Auteure : Norbert KPADONOU (UCL)
4 - Travail domestique et cycle de vie des couples à Cotonou et à Lomé
En Afrique de l'Ouest, comme dans bien d'autres parties du monde, les femmes assument l'essentiel des travaux domestiques. Dans le même temps, leurs taux d'activité sont très élevés comparés à d'autres parties du continent : plus de 60% des femmes ouest africaines travaillent ; soit trois fois plus qu'en Afrique du Nord par exemple (OCDE, 2011). Ces caractéristiques soulèvent un problème de conciliation travail famille encore insuffisamment considéré par les scientifiques et par les politiques en Afrique de l'Ouest, alors qu'il est depuis longtemps au cœur des débats sur l'emploi et les politiques familiales, dans les pays occidentaux (Régnier-Loilier et Hiron, 2010 ; Vuagniaux, 2007 ; Barrère Maurisson, 2010). Cette communication interrogent les facteurs associées aux partagent inégalitaires des tâches domestiques et des soins aux enfants au sein des ménages dans deux capitales ouest africaines : Cotonou et Lomé.
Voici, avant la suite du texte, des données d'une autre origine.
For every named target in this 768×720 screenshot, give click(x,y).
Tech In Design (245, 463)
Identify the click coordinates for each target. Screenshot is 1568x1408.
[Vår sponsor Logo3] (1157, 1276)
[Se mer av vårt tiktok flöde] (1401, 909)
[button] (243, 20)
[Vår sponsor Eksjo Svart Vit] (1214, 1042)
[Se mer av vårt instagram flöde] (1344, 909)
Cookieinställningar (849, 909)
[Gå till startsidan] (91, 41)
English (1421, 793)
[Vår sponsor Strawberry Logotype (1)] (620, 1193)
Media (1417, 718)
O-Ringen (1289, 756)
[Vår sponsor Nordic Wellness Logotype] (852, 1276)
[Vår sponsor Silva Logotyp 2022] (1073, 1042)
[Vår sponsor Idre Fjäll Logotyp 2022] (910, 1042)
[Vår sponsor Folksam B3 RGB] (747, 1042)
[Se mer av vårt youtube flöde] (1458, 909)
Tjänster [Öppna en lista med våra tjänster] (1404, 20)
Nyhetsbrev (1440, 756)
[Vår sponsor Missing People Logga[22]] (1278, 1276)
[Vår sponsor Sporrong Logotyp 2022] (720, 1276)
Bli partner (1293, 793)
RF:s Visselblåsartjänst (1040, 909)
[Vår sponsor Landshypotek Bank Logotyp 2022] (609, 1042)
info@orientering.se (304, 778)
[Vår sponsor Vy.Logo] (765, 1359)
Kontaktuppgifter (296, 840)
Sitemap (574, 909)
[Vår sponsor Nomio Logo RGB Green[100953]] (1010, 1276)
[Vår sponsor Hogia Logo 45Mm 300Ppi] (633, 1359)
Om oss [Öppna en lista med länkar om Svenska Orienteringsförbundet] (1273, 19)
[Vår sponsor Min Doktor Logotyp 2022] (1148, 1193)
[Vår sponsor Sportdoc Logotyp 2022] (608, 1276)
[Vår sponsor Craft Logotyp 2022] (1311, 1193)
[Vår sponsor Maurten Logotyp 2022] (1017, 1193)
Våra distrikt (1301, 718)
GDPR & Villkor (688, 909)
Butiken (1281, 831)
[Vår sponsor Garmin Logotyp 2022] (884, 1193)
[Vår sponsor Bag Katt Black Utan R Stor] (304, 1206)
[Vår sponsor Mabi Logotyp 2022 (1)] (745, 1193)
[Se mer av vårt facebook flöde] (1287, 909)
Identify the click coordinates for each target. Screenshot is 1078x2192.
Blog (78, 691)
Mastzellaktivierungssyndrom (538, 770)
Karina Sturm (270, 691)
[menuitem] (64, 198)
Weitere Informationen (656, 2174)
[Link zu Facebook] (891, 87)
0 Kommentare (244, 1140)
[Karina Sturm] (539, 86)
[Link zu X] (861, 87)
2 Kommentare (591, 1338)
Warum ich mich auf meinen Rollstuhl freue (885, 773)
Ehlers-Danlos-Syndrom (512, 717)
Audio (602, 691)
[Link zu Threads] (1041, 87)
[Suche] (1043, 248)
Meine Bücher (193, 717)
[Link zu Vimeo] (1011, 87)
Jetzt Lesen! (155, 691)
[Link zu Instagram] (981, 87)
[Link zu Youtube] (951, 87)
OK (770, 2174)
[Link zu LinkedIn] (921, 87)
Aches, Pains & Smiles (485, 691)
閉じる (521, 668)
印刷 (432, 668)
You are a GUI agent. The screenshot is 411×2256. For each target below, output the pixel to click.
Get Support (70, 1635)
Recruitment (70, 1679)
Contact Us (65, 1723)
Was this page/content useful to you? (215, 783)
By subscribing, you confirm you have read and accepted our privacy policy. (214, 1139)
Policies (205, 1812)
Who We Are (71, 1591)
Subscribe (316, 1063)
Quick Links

Nous nous intéressons notamment à identifier les facteurs susceptibles de conduire les hommes à s'impliquer dans des tâches encore radicalement considérées comme féminines et à repérer d'éventuelles variations au cours de l'union. Les résultats montrent que si les hommes s'impliquent dans les tâches domestiques dans les premières années du mariage, ils tendent à se désengager à mesure que l'union vieillit. Très peu d'hommes s'impliquent dans les tâches parentales, hormis dans le suivi les devoirs, ce qui reflète souvent un décalage dans le niveau d'éducation des deux parents. Contre toute attente, le niveau d'instruction du couple n'induit pas un partage plus équitable des tâches domestiques entre les conjoints. En revanche, les couples où les deux conjoints exercent une activité sont plus enclins à au partage des tâches ménagères. Enfin, la comparaison internationale permet de relativiser la pertinence d'un modèle côtier habituellement assigné à deux villes (De Vreyer et Roubaud, 2013).